Occupants sans droit ni titre, il convient de les condamner, solidairement, à payer à Monsieur [X] [L] une indemnité d’occupation à compter du 1er janvier 2025 d’un montant équivalant à celui des loyers et charges courants, outre indexation, et jusqu’à la libération effective des lieux loués.
*Sur les autres demandes
En application de l’article 696 du code de procédure civile, il convient de condamner Monsieur [G] [R] [V] et Madame [A] [C] au paiement des entiers dépens de l’instance, en ce compris les frais de sommation de quitter les lieux.
*
Conformément aux dispositions de l’article 700 du code de procédure civile, le juge condamne la partie tenue aux dépens ou qui perd son procès à payer à l’autre partie la somme qu’il détermine, au titre des frais exposés et non compris dans les dépens. Dans tous les cas, le juge tient compte de l’équité ou de la situation économique de la partie condamnée et il peut, même d’office, pour des raisons tirées des mêmes considérations, dire qu’il n’y a pas lieu à cette condamnation.

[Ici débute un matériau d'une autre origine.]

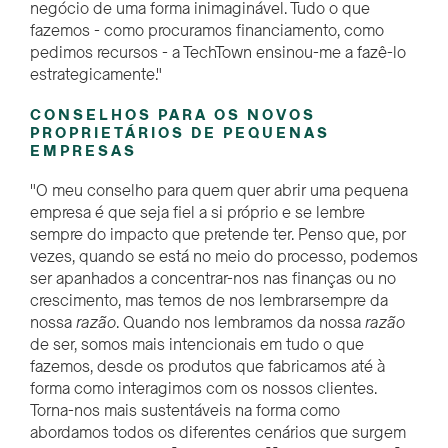
negócio de uma forma inimaginável. Tudo o que
fazemos - como procuramos financiamento, como
pedimos recursos - a TechTown ensinou-me a fazê-lo
estrategicamente."
CONSELHOS PARA OS NOVOS
PROPRIETÁRIOS DE PEQUENAS
EMPRESAS
"O meu conselho para quem quer abrir uma pequena
empresa é que seja fiel a si próprio e se lembre
sempre do impacto que pretende ter. Penso que, por
vezes, quando se está no meio do processo, podemos
ser apanhados a concentrar-nos nas finanças ou no
crescimento, mas temos de
nos lembrar
sempre
da
nossa
razão
. Quando nos lembramos da nossa
razão
de ser, somos mais intencionais em tudo o que
fazemos, desde os produtos que fabricamos até à
forma como interagimos com os nossos clientes.
Torna-nos mais sustentáveis na forma como
abordamos todos os diferentes cenários que surgem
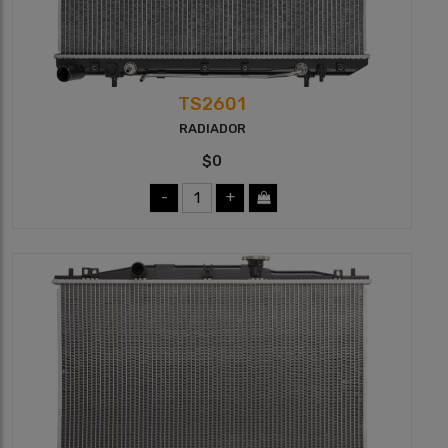
TS2601
RADIADOR
$0
-
+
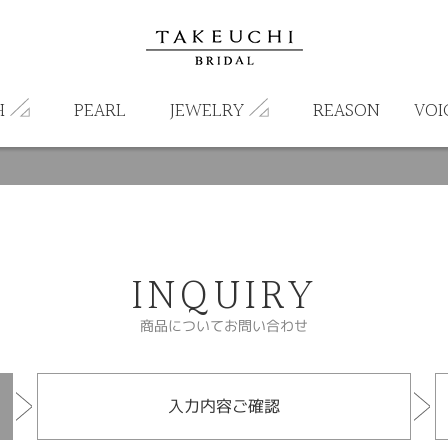
H
PEARL
JEWELRY
REASON
VOI
INQUIRY
商品についてお問い合わせ
入力内容ご確認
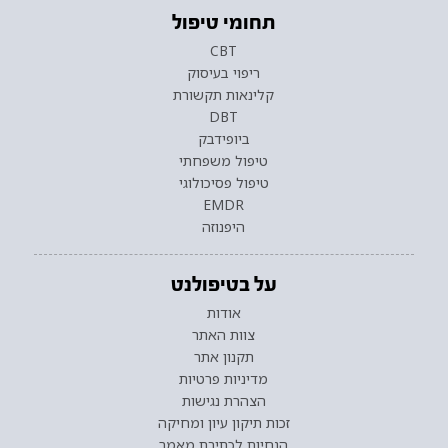
תחומי טיפול
CBT
ריפוי בעיסוק
קלינאות תקשורת
DBT
ביופידבק
טיפול משפחתי
טיפול פסיכולוגי
EMDR
היפנוזה
על בטיפולנט
אודות
צוות האתר
תקנון אתר
מדיניות פרטיות
הצהרת נגישות
זכות תיקון עיון ומחיקה
הנחיות לכתיבת מאמר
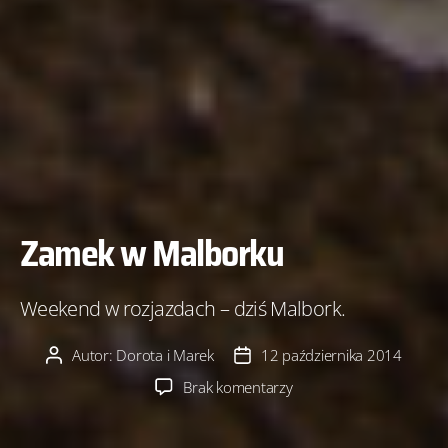
Zamek w Malborku
Weekend w rozjazdach – dziś Malbork.
Autor:
Dorota i Marek
12 października 2014
Autor
Data
wpisu
wpisu
do
Brak komentarzy
Zamek
w Malborku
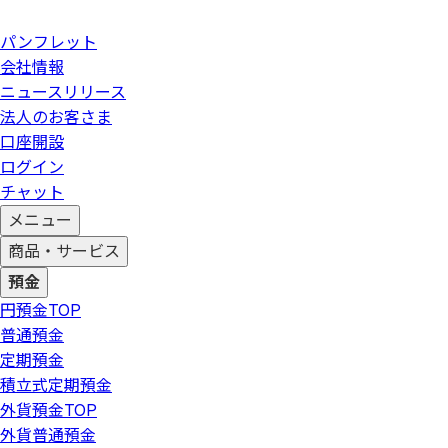
パンフレット
会社情報
ニュースリリース
法人のお客さま
口座開設
ログイン
チャット
メニュー
商品・サービス
預金
円預金
TOP
普通預金
定期預金
積立式定期預金
外貨預金
TOP
外貨普通預金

En l’espèce, Monsieur [G] [R] [V] et Madame [A] [C] seront condamnés à payer à Monsieur [X] [L] la somme de 400 € sur le fondement de l’article 700 du code de procédure civile au titre des frais exposés et non compris dans les dépens.
*
En application de l’article 514 du code de procédure civile, la présente décision est assortie de plein droit de l’exécution provisoire.
PAR CES MOTIFS
Le juge des contentieux de la protection près le tribunal judiciaire de Lyon, tribunal de proximité de Villeurbanne, par jugement réputé contradictoire, assorti de plein droit de l’exécution provisoire et rendue en premier ressort,
DECLARE valable le congé pour vendre délivré à Monsieur [G] [R] [V] et Madame [A] [C] ;
CONSTATE que le bail est résilié par l’effet du congé délivré à compter du 31 mars 2025,
AUTORISE Monsieur [X] [L] à faire procéder à l’expulsion de Monsieur [G] [R] [V] et Madame [A] [C], ainsi qu’à celle de tout occupant de leur chef, au besoin avec l’assistance de la force publique et d’un serrurier, à défaut pour Monsieur [G] [R] [V] et Madame [A] [C] d’avoir libéré les lieux dans les deux mois de la signification du commandement d’avoir à quitter les lieux,
CONDAMNE Monsieur [G] [R] [V] et Madame [A] [C] à payer à Monsieur [X] [L] :
la somme de 879,78 euros au titre des impayés de loyers et charges ;
une indemnité mensuelle d’occupation d’un montant équivalant à celui des loyers et charges courants, outre indexation jusqu’à la libération effective des lieux loués, à compter du 1er janvier 2026 ;
la somme de 400,00 euros sur le fondement de l’article 700 du code de procédure civile,CONDAMNE Monsieur [G] [R] [V] et Madame [A] [C] aux dépens de l’instance, qui comprendront notamment le coût du congé et de la sommation de quitter les lieux,
RAPPELLE que l’exécution provisoire du présent jugement est de droit.
Ainsi jugé et prononcé par mise à disposition au greffe de ce tribunal à la date renseignée au chapeau.